● ASSIGNED TASK: Write out the lines below exactly, beginning at the one with "外の電話は労働基準法違反？" and stopping after the one with "やまきんに君(4月7日)の出演が決定してい"; the pictures are not copied.

Stored items from a collection:

□ □ □ □ □

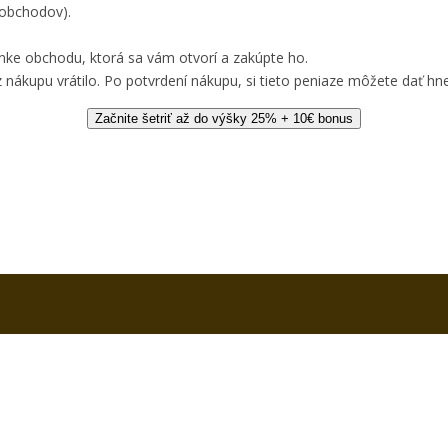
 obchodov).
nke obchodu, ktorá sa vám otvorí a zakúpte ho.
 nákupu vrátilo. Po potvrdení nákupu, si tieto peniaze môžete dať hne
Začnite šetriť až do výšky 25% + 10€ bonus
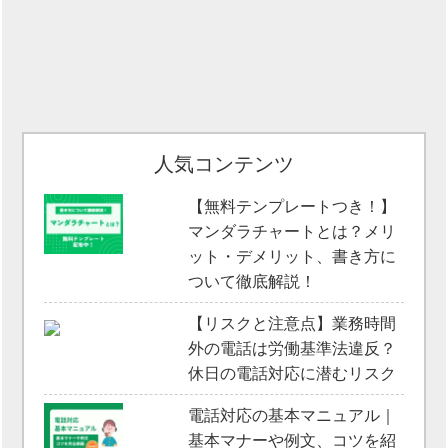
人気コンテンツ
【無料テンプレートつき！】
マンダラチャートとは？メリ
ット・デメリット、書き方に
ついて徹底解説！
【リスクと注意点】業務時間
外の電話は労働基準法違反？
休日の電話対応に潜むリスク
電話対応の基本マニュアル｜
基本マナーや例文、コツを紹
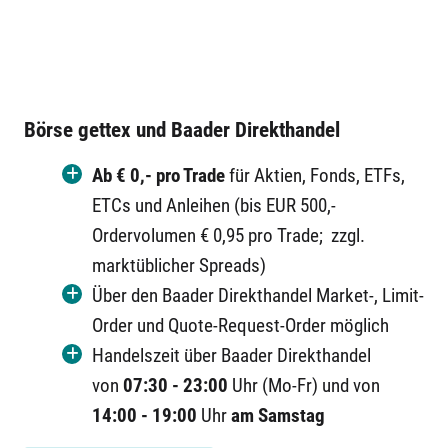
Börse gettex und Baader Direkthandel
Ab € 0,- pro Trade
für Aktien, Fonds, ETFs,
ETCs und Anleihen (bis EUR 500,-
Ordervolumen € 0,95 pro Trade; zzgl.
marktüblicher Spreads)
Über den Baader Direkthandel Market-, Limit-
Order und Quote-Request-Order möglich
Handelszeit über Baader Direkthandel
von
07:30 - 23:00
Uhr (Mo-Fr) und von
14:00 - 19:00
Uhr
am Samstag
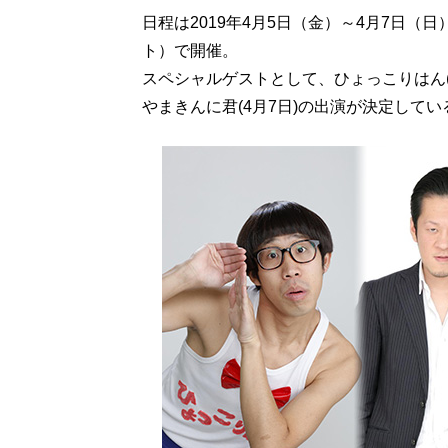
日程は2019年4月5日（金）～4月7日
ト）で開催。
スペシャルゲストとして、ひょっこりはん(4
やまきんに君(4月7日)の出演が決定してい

□ □ □ □ □

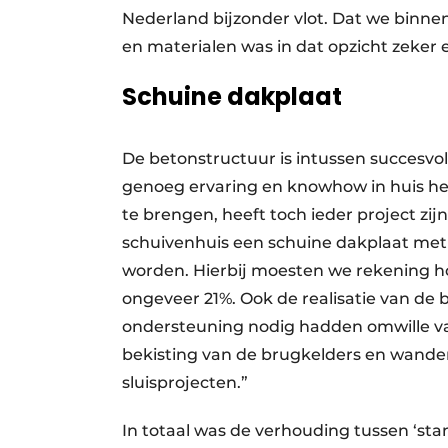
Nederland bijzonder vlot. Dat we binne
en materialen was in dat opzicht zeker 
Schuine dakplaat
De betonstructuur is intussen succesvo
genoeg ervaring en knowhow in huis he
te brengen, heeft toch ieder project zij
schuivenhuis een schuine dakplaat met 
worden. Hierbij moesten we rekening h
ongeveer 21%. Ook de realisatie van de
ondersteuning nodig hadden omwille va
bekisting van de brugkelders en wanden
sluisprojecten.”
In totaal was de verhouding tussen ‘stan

□ □ □ □ □

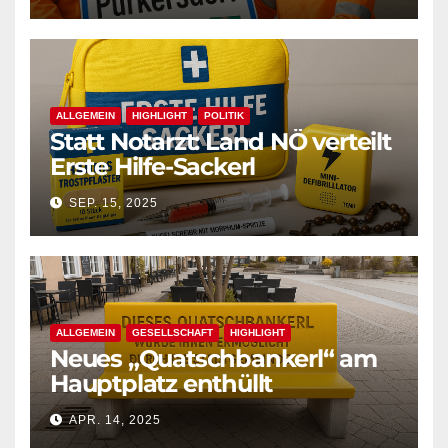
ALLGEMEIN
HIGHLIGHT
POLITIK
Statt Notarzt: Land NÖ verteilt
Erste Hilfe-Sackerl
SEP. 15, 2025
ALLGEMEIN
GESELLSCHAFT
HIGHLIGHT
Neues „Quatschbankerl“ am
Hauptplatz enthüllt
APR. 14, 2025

□ □ □ □ □

● SOLUTION TO THE PROBLEM:
外の電話は労働基準法違反？
休日の電話対応に潜むリスク
電話対応の基本マニュアル｜
基本マナーや例文、コツを紹
Börse gettex und Baader Direkthandel
Ab € 0,- pro Trade
für Aktien, Fonds, ETFs,
ETCs und Anleihen (bis EUR 500,-
Ordervolumen € 0,95 pro Trade; zzgl.
marktüblicher Spreads)
Über den Baader Direkthandel Market-, Limit-
Order und Quote-Request-Order möglich
Handelszeit über Baader Direkthandel
von
07:30 - 23:00
Uhr (Mo-Fr) und von
14:00 - 19:00
Uhr
am Samstag
日程は2019年4月5日（金）～4月7日
ト）で開催。
スペシャルゲストとして、ひょっこりはん(4
やまきんに君(4月7日)の出演が決定してい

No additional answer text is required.